Recent changes to the Food and Drug Administration Modernization Act of 1997 have facilitated the review and approval of novel devices. The process of classification of the de novo mechanism is one such change.
As such, device manufacturers should understand what a de novo classification is, the circumstances under which its use is appropriate, and scenarios under which device manufacturers can obtain a de novo classification.
What Is a De Novo Classification?
As part of the Food and Drug Administration Modernization Act of 1997, the de novo classification pathway functions as an alternative means of classifying low- to moderate-risk devices. Traditionally, these devices were automatically classified as class III devices after the Food and Drug Administration determined that they are not substantially equivalent during review of a 510(k) application.

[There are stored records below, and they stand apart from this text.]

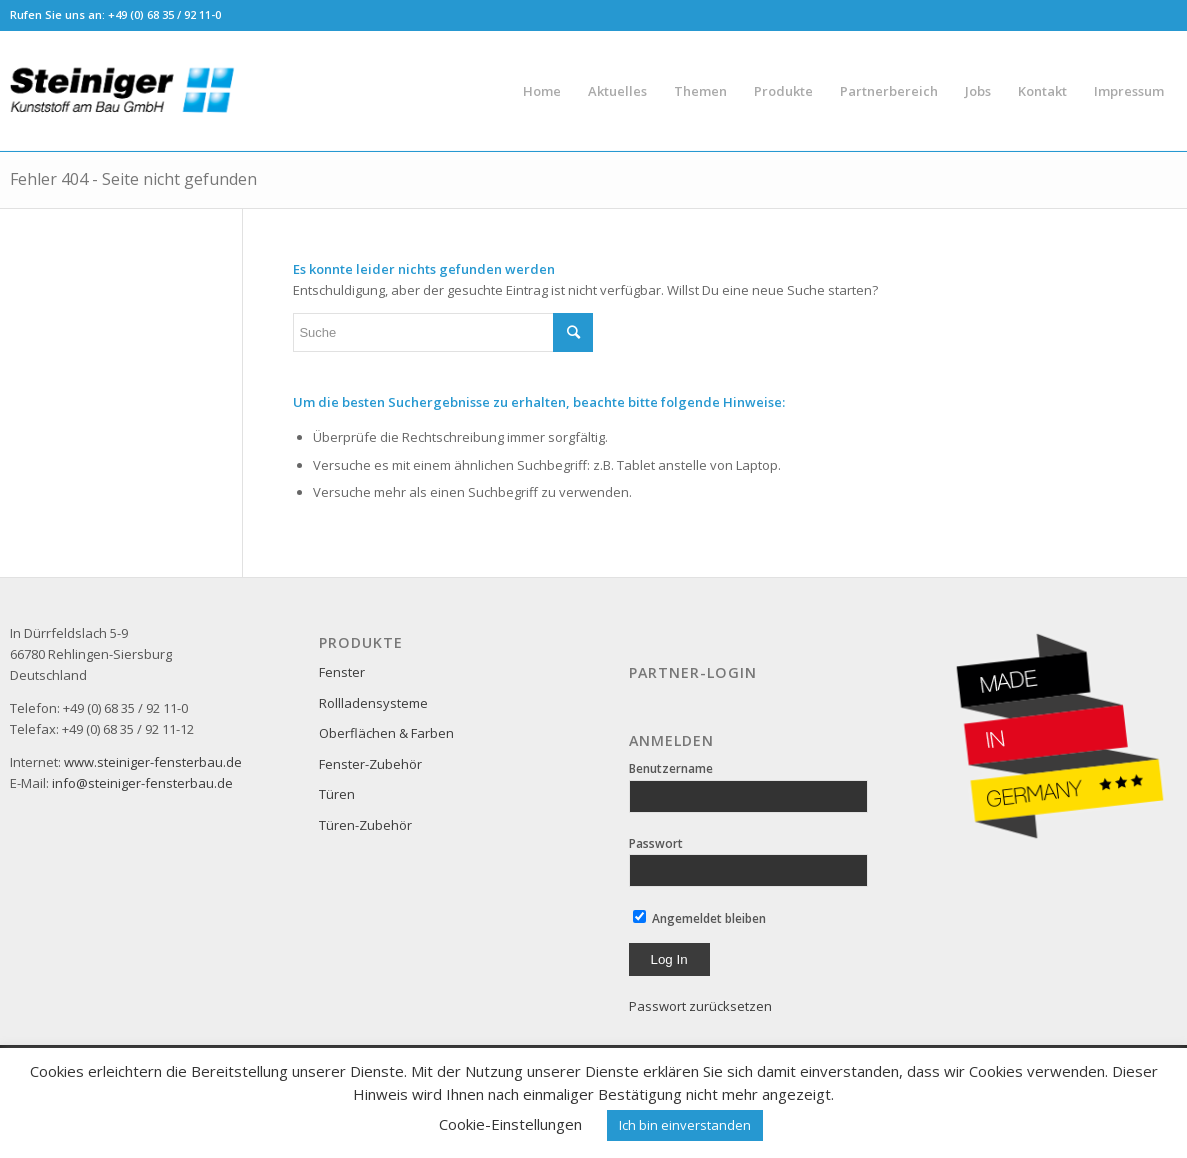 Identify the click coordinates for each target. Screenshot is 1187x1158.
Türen (337, 794)
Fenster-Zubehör (370, 764)
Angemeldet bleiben (699, 918)
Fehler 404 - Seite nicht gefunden (133, 179)
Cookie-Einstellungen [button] (510, 1124)
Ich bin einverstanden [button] (685, 1125)
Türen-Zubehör (365, 825)
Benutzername (671, 768)
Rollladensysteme (373, 703)
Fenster (342, 672)
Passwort (656, 843)
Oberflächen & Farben (386, 733)
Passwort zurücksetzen (700, 1006)
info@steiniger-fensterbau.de (142, 783)
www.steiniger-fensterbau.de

However, according to a 2012 amendment of section 513(f)2 of the Federal Food, Drug, and Cosmetic Act, device manufacturers can apply for a de novo classification for a low- to moderate-risk device without submitting a 510(k).
For What Devices Is a De Novo Classification Appropriate?
The Food and Drug Administration considers the de novo classification to be appropriate for devices that have not been classified under section 513(a)(1) of the Federal Food, Drug, and Cosmetic Act. These devices do not fit into any particular class, have no equivalent device that is currently marketed, or have not been determined to be substantially equivalent as the result of a 510(k) application.
In addition, the device has to be low-to moderate-risk and meet all the requirements for classification as a class I or II device. The device manufacturer should also be able to explain all the risks and benefits, how the risks can be decreased, and how efficacy can be ensured through appropriate checks and balances.
Scenarios Under Which a Device Manufacturer Can Obtain a De Novo Classification
There are two scenarios under which a device manufacturer can obtain a de novo classification. In both cases, the company must ask the Food and Drug Administration to evaluate whether the device is a class I or II device on the basis of its risks.
Under the first scenario, the device manufacturer submits a pre-submission to the Food and Drug Administration. The Food and Drug Administration then provides feedback on whether the de novo process is appropriate. If the de novo mechanism is appropriate, the Food and Drug Administration provides information on the documentation necessary to submit a de novo application.
Approval of a device via this scenario depends on whether the device manufacturer has conducted an effective search for an equivalent currently-marketed device, determined the risks and identified mechanisms to decrease such risks, and collected enough data for the Food and Drug Administration to determine its safety and efficacy.
Under the second scenario, a company can obtain a de novo classification by requesting it within thirty days after the Food and Drug Administration has determined that the device is not substantially equivalent. If there is no substantially equivalent device upon which to make a determination, the sponsor can ask the Food and Drug Administration to determine whether the mechanism is appropriate without submitting a 510(k) application.
For novel devices that would be considered low- to moderate-risk, and for which no substantially equivalent device is available, the de novo classification may be a viable option for companies who wish to market their devices without submitting a 510(k) application.